● **What is expected**
Reproduce the entries shown below only from the line with "What do you see at coordinates (849, 1663)" down to the line with "What do you see at coordinates (919, 84)", keeping both end lines and copying each one exactly.

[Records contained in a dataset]

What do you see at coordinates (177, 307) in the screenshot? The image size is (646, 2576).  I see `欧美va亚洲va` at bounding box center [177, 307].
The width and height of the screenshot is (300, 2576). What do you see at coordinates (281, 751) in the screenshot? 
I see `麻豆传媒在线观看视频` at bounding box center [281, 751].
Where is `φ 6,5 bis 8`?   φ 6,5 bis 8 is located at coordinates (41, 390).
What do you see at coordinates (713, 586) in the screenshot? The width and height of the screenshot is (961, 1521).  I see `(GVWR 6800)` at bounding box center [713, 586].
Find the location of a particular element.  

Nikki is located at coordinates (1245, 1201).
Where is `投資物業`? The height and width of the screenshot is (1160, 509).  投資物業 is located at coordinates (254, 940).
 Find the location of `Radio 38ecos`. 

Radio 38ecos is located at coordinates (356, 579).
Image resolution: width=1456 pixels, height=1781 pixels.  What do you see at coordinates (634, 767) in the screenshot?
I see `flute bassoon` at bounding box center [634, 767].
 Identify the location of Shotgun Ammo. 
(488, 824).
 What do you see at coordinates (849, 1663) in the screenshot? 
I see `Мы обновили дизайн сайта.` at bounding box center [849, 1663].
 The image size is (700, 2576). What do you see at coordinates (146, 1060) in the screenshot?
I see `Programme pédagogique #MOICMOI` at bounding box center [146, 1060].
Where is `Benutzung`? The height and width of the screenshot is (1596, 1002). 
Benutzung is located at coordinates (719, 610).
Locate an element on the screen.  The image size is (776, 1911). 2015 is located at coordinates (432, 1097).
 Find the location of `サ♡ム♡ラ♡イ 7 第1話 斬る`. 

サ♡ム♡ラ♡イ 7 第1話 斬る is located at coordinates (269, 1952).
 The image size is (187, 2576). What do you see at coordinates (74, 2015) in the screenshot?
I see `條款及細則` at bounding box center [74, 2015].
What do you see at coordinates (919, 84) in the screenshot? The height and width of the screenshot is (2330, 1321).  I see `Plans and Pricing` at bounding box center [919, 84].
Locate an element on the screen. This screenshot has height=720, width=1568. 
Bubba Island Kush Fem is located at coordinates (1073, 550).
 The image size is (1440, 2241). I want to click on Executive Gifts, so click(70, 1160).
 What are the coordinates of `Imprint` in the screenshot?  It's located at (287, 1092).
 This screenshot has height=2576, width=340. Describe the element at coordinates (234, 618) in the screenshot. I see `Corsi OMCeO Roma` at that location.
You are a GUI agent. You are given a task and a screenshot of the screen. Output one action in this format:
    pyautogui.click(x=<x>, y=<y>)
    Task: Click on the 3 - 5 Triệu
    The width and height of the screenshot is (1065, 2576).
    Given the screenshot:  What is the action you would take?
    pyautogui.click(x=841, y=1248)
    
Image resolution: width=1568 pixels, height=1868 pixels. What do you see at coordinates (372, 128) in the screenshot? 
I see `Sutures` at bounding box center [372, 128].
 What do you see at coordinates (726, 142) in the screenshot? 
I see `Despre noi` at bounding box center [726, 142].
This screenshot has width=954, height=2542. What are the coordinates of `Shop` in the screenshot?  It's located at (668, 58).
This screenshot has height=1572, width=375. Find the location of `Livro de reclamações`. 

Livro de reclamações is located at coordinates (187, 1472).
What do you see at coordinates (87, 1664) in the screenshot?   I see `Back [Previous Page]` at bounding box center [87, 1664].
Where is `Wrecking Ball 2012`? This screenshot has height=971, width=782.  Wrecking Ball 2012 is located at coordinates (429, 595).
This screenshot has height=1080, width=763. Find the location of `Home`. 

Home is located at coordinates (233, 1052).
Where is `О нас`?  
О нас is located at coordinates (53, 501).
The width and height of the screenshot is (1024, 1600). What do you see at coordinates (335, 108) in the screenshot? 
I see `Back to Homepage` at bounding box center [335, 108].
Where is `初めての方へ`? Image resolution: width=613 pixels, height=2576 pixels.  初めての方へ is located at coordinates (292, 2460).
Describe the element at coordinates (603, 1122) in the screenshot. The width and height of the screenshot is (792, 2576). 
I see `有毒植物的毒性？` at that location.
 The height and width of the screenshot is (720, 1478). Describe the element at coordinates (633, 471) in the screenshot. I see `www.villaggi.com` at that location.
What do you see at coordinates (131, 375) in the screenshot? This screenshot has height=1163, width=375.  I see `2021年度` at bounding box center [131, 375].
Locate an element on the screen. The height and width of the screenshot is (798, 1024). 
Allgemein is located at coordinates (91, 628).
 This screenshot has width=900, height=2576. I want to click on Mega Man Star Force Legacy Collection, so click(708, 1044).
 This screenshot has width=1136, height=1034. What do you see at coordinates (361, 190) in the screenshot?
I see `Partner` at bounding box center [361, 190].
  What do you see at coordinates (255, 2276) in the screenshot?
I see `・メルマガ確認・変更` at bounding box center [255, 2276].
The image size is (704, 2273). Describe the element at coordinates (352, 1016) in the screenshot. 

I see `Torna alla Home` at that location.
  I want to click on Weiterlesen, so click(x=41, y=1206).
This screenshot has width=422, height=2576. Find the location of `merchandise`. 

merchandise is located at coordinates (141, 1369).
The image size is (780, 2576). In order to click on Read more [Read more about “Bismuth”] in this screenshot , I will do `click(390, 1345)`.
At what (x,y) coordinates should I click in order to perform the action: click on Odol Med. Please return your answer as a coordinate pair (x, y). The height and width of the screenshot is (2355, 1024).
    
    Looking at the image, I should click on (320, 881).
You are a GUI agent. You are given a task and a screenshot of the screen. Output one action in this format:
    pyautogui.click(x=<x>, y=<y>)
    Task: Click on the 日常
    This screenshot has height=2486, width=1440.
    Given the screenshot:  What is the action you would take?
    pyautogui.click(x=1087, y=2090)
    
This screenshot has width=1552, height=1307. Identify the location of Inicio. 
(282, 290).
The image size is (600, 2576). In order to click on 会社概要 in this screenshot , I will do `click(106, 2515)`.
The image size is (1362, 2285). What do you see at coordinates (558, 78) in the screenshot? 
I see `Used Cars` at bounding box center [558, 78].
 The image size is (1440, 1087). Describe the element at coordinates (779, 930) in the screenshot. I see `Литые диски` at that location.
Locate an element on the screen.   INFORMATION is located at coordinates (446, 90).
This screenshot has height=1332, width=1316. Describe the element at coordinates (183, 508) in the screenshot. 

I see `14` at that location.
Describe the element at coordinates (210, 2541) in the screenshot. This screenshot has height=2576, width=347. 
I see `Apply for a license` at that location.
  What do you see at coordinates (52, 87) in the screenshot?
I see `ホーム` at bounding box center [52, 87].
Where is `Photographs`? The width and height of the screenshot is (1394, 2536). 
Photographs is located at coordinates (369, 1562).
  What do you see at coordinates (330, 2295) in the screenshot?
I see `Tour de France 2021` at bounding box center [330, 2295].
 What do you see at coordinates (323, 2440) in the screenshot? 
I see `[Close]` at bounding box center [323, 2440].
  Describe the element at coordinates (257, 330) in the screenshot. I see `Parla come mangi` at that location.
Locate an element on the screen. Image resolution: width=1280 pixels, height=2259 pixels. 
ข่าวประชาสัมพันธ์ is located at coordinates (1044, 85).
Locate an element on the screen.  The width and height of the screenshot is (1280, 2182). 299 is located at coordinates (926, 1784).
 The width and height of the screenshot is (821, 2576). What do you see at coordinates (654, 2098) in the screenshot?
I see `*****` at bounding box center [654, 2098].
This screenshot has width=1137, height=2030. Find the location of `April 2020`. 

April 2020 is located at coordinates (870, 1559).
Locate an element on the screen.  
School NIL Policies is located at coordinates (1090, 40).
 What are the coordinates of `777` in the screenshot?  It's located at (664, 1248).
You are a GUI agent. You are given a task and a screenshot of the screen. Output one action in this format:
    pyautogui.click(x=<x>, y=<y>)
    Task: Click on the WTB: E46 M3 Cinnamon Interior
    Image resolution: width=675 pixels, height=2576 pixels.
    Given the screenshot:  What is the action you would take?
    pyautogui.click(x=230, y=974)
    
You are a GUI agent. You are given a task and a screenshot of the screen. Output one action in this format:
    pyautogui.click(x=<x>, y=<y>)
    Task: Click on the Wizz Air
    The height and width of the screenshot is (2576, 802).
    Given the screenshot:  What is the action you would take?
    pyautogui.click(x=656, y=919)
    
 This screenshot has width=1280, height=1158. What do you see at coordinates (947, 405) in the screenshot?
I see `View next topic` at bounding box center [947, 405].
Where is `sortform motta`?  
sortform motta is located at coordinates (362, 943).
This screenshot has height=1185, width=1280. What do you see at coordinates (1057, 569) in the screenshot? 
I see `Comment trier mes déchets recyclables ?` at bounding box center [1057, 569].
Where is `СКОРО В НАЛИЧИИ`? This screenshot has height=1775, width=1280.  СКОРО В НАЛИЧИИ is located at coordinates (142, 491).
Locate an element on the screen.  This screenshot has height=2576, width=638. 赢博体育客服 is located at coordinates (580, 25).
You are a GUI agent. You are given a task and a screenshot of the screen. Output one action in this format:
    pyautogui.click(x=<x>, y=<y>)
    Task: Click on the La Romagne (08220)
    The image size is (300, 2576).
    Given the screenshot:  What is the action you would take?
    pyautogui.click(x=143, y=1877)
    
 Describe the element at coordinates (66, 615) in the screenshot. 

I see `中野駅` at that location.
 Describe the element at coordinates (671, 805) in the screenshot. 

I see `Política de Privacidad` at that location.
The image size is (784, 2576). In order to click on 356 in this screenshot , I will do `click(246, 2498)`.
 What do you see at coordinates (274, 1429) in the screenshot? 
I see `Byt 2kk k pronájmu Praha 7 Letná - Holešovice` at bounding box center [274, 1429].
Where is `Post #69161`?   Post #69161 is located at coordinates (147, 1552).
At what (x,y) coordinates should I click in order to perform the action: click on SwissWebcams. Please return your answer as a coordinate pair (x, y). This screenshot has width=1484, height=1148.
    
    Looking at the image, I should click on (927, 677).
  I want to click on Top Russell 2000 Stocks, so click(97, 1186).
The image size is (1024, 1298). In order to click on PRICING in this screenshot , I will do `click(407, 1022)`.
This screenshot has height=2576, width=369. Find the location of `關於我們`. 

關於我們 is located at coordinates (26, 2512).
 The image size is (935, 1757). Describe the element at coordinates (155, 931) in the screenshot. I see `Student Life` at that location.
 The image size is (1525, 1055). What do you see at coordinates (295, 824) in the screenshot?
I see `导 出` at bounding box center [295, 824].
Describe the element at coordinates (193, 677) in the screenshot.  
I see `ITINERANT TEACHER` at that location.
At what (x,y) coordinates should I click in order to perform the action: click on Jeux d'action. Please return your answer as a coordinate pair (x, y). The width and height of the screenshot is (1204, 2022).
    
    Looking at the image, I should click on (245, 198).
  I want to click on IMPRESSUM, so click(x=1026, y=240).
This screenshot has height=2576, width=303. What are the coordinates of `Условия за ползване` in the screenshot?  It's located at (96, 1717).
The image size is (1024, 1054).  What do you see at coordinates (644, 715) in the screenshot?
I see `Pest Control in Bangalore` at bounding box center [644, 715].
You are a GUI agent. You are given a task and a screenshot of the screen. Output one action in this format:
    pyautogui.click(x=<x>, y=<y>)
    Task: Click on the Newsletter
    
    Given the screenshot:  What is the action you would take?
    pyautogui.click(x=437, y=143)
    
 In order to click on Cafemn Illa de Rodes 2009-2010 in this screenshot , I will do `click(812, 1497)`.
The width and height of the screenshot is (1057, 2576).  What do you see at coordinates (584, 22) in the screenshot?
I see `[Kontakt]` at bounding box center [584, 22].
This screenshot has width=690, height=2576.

● **Final answer**
 What do you see at coordinates (849, 1663) in the screenshot? 
I see `Мы обновили дизайн сайта.` at bounding box center [849, 1663].
 The image size is (700, 2576). What do you see at coordinates (146, 1060) in the screenshot?
I see `Programme pédagogique #MOICMOI` at bounding box center [146, 1060].
Where is `Benutzung`? The height and width of the screenshot is (1596, 1002). 
Benutzung is located at coordinates (719, 610).
Locate an element on the screen.  The image size is (776, 1911). 2015 is located at coordinates (432, 1097).
 Find the location of `サ♡ム♡ラ♡イ 7 第1話 斬る`. 

サ♡ム♡ラ♡イ 7 第1話 斬る is located at coordinates (269, 1952).
 The image size is (187, 2576). What do you see at coordinates (74, 2015) in the screenshot?
I see `條款及細則` at bounding box center [74, 2015].
What do you see at coordinates (919, 84) in the screenshot? The height and width of the screenshot is (2330, 1321).  I see `Plans and Pricing` at bounding box center [919, 84].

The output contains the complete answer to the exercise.